# Updated..grill..rims..smoked lenses..front lip



## NiN_00 (Apr 30, 2002)

just what it says above my E has came along way since i gotten it and there still plenty of life left in her 
http://www.jjvphotography.com/****/sentra/norcal.jpg

http://www.jjvphotography.com/****/sentra/newsidme.jpg 

http://www.jjvphotography.com/****/sentra/addon.jpg


----------



## NiN_00 (Apr 30, 2002)

http://www.jjvphotography.com/****/sentra/newfront2.jpg

http://www.jjvphotography.com/****/sentra/add3.jpg

http://www.jjvphotography.com/****/sentra/addon2.jpg


----------



## NiN_00 (Apr 30, 2002)

http://www.jjvphotography.com/****/sentra/newbackside.jpg 

http://www.jjvphotography.com/****/sentra/newfront.jpg


----------



## samo (Apr 30, 2002)

Looks great! I'm jealous of your authentic Nis-knacks clear sidemarkers, and they look fantastic smoked! Sentra E power, baby!


----------



## Sr20 B12 (May 1, 2002)

I'm jelous of the green paint! I can't wait to get mine done (ruby red isn't cutting it).


----------



## MinorThreat (May 19, 2002)

That color is soooooooo nice! where did you get that spoiler? which company makes it? keep up the good work on your ride! i really like it


----------



## NiN_00 (Apr 30, 2002)

thank you thank you...iv put all lot of time and care in this car (money too bleh)

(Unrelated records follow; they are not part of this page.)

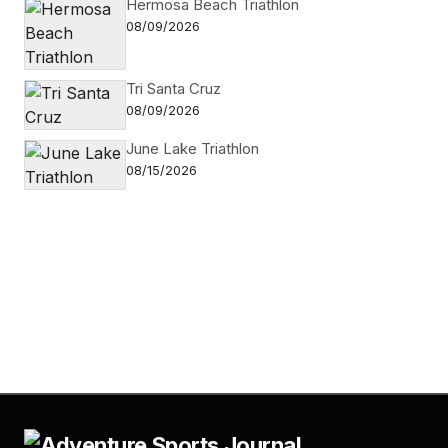
Hermosa Beach Triathlon
08/09/2026
Tri Santa Cruz
08/09/2026
June Lake Triathlon
08/15/2026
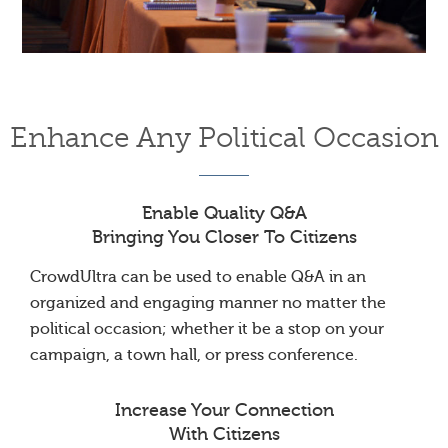
Enhance Any Political Occasion
Enable Quality Q&A
Bringing You Closer To Citizens
CrowdUltra can be used to enable Q&A in an
organized and engaging manner no matter the
political occasion; whether it be a stop on your
campaign, a town hall, or press conference.
Increase Your Connection
With Citizens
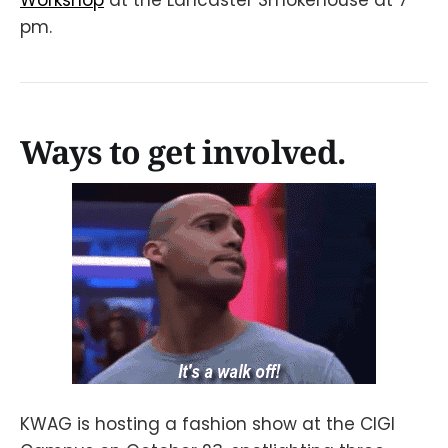
pm.
Ways to get involved.
KWAG is hosting a fashion show at the CIGI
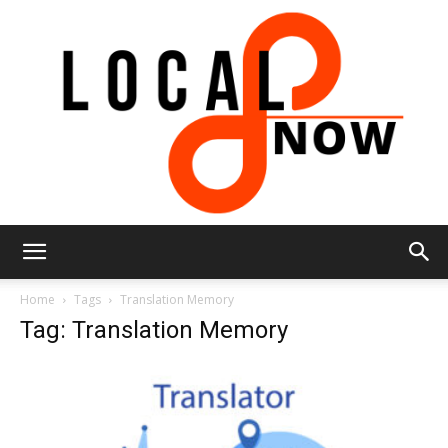
Local
Home
Tags
Translation Memory
Tag: Translation Memory
8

just waiting for 1500 bucks to fall in my lap so i can drop the DE-T in her

i should be getting my SE-R interior sooner or later full interior door panels and all 

and for the spoiler your guess is good as mine lol not to sure what kind is ...but i really dig my car without it...but there a bunch of sticky shit on the trunk so i had to put it on 

SmokEd LeNse's 0WnZ j00! lol sorry


----------



## barnoun (May 7, 2002)

Car's looking great man! What did you use for the smoke...and how did you attach the front lip?


----------



## NiN_00 (Apr 30, 2002)

barnoun said:


> *Car's looking great man! What did you use for the smoke...and how did you attach the front lip? *


those are 2 excelent questions Jose

1. the smoked color is color called Window Tint ...its for Model's so just went to a hobby shop and looked around

2. The lip is on there with a double sided foam tape  i need to get something to re-enforce it so it wont buckle alttle when cruising on the freeway


----------



## barnoun (May 7, 2002)

Cool...I think I'll look for that tint...we'll be a nice little quick and simple project. Hmm, maybe you can somehow screw the lip to the bumper from underneath(not noticible from the front)...


----------



## div3r5ity (Jun 3, 2002)

*front lip*

where did u get the front lip from?


----------



## NiN_00 (Apr 30, 2002)

whoa shit i thought this thread was long gone  you brang it to life agian


----------



## SuperblkStalion (Aug 26, 2002)

NiN_00 said:


> *whoa shit i thought this thread was long gone  you brang it to life agian *


 yup it is still here hehe

jr


----------



## rios (Jun 10, 2002)

thats a clean ass ride man! but id do smoething about the grill. looks kinda empty


----------



## NiN_00 (Apr 30, 2002)

its out i have the stock back on i got tired of looking at it


----------



## Ninety-Nine SE-L (May 5, 2002)

cool b13, I would try a different grill though. it looks like someone stile your grill or something.


----------



## NISMO-CONVERT (Jun 21, 2002)

Well, I am only guessing, but I am 99% sure that lip is 4" floor moulding bought from Home Depot. My buddy did that to one of his rides and he said it was the best $8 add on he ever did


----------



## NiN_00 (Apr 30, 2002)

it is  heh i only spent 4 bucks i love it heh


----------